In separate developments, the United States signed three FATCA agreements over the last several days, with Denmark, Mexico and Spain. The agreement with Denmark (the “Denmark Agreement”) is a “model 1” reciprocal agreement, and there are few significant differences between the Denmark Agreement and the FATCA agreement that was signed by the United States and the United Kingdom in September 2012 (the “UK Agreement”) apart from (i) the inclusion of certain collective investment vehicles in the annex of exempted entities (a feature that is also present in the Model 2 IGA), (ii) the release, in conjunction with the Denmark Agreement, of a memorandum of understanding limiting the reporting responsibilities of the Danish Central Securities Depository, (iii) the use of Danish TINs (rather than the account holder’s date of birth) in information exchange, and (iv) the absence of “international organizations” from the list of exempted entities.
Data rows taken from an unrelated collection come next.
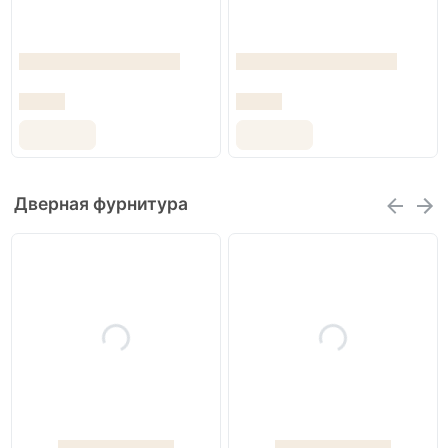
Дверная фурнитура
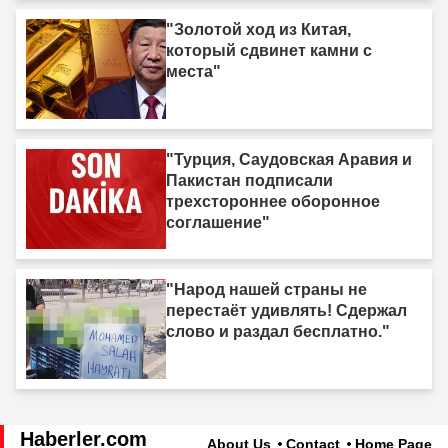
"Золотой ход из Китая,
который сдвинет камни с
места"
"Турция, Саудовская Аравия и
Пакистан подписали
трехстороннее оборонное
соглашение"
"Народ нашей страны не
перестаёт удивлять! Сдержал
слово и раздал бесплатно."
Haberler.com
About Us
Contact
Home Page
The agreement with Mexico (the “Mexico Agreement”) is also a “model 1” agreement and is very similar to the Denmark Agreement. Like the Denmark Agreement, it is a reciprocal agreement that provides for automatic information exchange (including a commitment, by the US Treasury Department, to require US banks to collect Mexican TINs with respect to 2017 and subsequent years). Interestingly, the Mexico Agreement does not include “local FFIs” in its annex of exempted entities, and—in contrast to other “model 1” agreements—requires reporting of average monthly balances, rather than year-end balances (although the due diligence annex remains keyed off of year-end account balances). The Mexico Agreement also differs from other “model 1” agreements in that it requires the United States (but not Mexico) to make queries regarding “minor and administrative errors” through the Mexican competent authority (instead of requesting the information directly from the financial institution).
The agreement with Spain has not yet been published by the Treasury Department, but has been announced by the Spanish authorities.